Unlike books in print, Spot Guides give a person the option of exploring the electronic guide through hot-linked pages, special icons, photos and searches - all within the context of a book title. As the reader considers any place mentioned, Earthcomber displays the distance to that spot. As the person moves, distances are updated.

Jim Brady, Earthcomber founder, expands on the concept of bookmarking to describing Spot Guides: "Imagine your bookmarks tapping you on the shoulder," he says. "Spot Guides are like books that you can leave 'on'. The idea is that life is so much more interesting, and we could get so much more out of every day, if only we could know what's right around us." Brady previously worked as a new media executive for Harpo, which is owned by TV talk show host Oprah Winfrey.

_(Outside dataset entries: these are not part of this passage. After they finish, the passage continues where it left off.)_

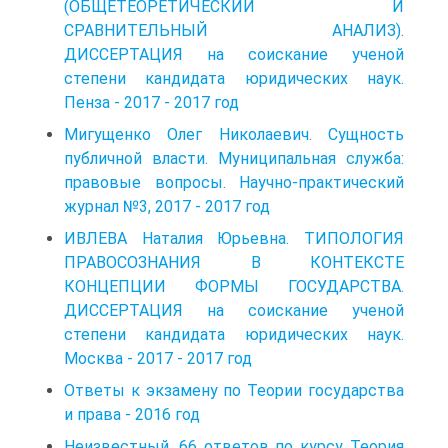
(ОБЩЕТЕОРЕТИЧЕСКИЙ И
СРАВНИТЕЛЬНЫЙ АНАЛИЗ).
ДИССЕРТАЦИЯ на соискание ученой
степени кандидата юридических наук.
Пенза - 2017 - 2017 год
Мигущенко Олег Николаевич. Сущность
публичной власти. Муниципальная служба:
правовые вопросы. Научно-практический
журнал №3, 2017 - 2017 год
ИВЛЕВА Наталия Юрьевна. ТИПОЛОГИЯ
ПРАВОСОЗНАНИЯ В КОНТЕКСТЕ
КОНЦЕПЦИИ ФОРМЫ ГОСУДАРСТВА.
ДИССЕРТАЦИЯ на соискание ученой
степени кандидата юридических наук.
Москва - 2017 - 2017 год
Ответы к экзамену по Теории государства
и права - 2016 год
Неизвестный. 66 ответов по курсу Теория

Many publishers find Earthcomber attractive as a new vehicle for putting out mobile products, and organizations also are turning to Earthcomber to publish guides that are location-aware and ultra-portable: The Greater Minneapolis Convention and Visitors Association packed city history, neighborhood sketches, travel info and member locations into a Spot Guide.

The Spot Guides are being promoted as an alternative to traditional guide books. "With no printing, paper, shipping or shelf-stocking, Spot Guides dodge the usual costs and risks," Brady said.

Guides are sold online at and publisher web sites, and priced typically between $9.50 and $20. Some are given away free, depending on the publisher's intent. Free Earthcomber mapping and personal interest software is also available at the website.

The concept of personalized mobile services (also called 'location-based services') appears to be gathering pace with companies such as Earthcomber and mobile 'social networking' service Jambo Networks.

In the case of Earthcomber, while the 'mobile bookmarking' iea is useful to describe the service to potential customers, it isn't directly related to the bookmarking concept. Bookmarking started out as a way for an individual to mark their favourite online locations. More recently, the development of 'tagging' by sites like and Furl of internet sites introduced the idea of 'social bookmarking' where web users can 'tag' sites with labels and make them available to friends or the wider world. Earthcomber's Spot Guide service allows users to highlight their interests from a menu, and these are then matched to pre-existing records in the Spot Guide. A true 'mobile bookmarking system' would allow the user to add their own entries to the existing record. This might be for their own use only ('personal mobile bookmarks'). It could also, in theory, be shared with other users ('social mobile bookmarks'). 'Social mobile bookmarking' would allow the Spot Guides to 'learn' from the experiences of users, thus creating a process of continuous improvement to the service.

The one element to Spot Guides that is truly personalized is the location aspect. Any system that tells the user in real time where something is located and how far away it is has very significant benefits. In the tourism sector, it means that a user in an unfamiliar city need not be concerned with having to ask directions (which may itself be a problem if the tourist has limited knowledge of the local language), but can instead simply refer to their Spot Guide. Also, even without the development of mobile bookmarking as described above, updated to Spot Guides with the most recent information can be issued more frequently than would be the case for a printed guide book.

Earthcomber's system provides shielded, peer-to-peer communications between the individual and the location (whether it is a business or simply a point of interest in the landscape) that preserve privacy of the user. National brands can use Earthcomber to put a virtual store-locator directory into the pockets of their customers; those customers will always know where to find the closest location. Local businesses can use Earthcomber, too, to reach out to local residents and long-haul travelers who want what that store offers but don't know where to find it.